Gromov's waist inequality for unit n-sphere $\mathbb{S}^{n}$ says: For any continuous function $f: \mathbb{S}^{n} \rightarrow \mathbb{R}^{m} $, there is some $y \in \mathbb{R}^{m}$ s.t. $Vol_{n-m}(f^{-1}(y)) \geq Vol_{n-m}(\mathbb{S}^{n-m}) $.
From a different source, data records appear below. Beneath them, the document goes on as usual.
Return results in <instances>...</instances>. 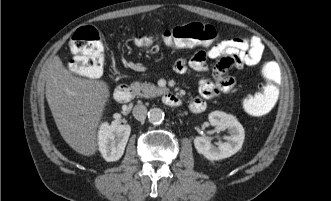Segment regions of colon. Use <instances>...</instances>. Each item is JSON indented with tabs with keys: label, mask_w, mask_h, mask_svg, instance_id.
Segmentation results:
<instances>
[{
	"label": "colon",
	"mask_w": 331,
	"mask_h": 201,
	"mask_svg": "<svg viewBox=\"0 0 331 201\" xmlns=\"http://www.w3.org/2000/svg\"><path fill=\"white\" fill-rule=\"evenodd\" d=\"M217 39V31L212 25L190 23L166 29L160 34H141L135 44L146 50H157L161 46L190 48L211 46ZM74 58L71 69L83 77H98L104 68V45L98 30L92 26L79 28L71 39ZM262 76L265 83L258 92L246 93L242 104L252 116H263L275 106L280 92L283 71L274 59H266L262 64Z\"/></svg>",
	"instance_id": "obj_1"
}]
</instances>
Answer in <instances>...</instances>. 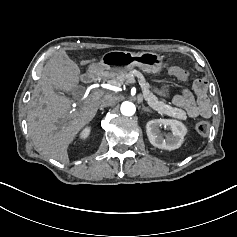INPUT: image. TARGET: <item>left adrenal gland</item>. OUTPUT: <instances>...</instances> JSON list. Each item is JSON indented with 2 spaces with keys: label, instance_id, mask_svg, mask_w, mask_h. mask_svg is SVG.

I'm wondering if there is an averaged version of the inequality, comparing the averaged fiber volume and some averaged $\mathbb{S}^{n-m}$ volume. For example, is it true that for some constant $C(n, m)$ depending only on dimensions:

$ \int_{f(\mathbb{S}^{n})} Vol_{n-m}(f^{-1}(y)) \geq C(n, m) Vol_{m}(f(\mathbb{S}^{n})) Vol_{n-m}(\mathbb{S}^{n-m}) $

It is, of course, interesting to consider the tubular version:

$ \int_{f(\mathbb{S}^{n})} Vol_{n}(f^{-1}(y) + \epsilon ) \geq C(n, m) Vol_{m}(f(\mathbb{S}^{n})) Vol_{n}(\mathbb{S}^{n-m} + \epsilon ) $, as well as similar inequalities for ball, cube, etc. in place of sphere.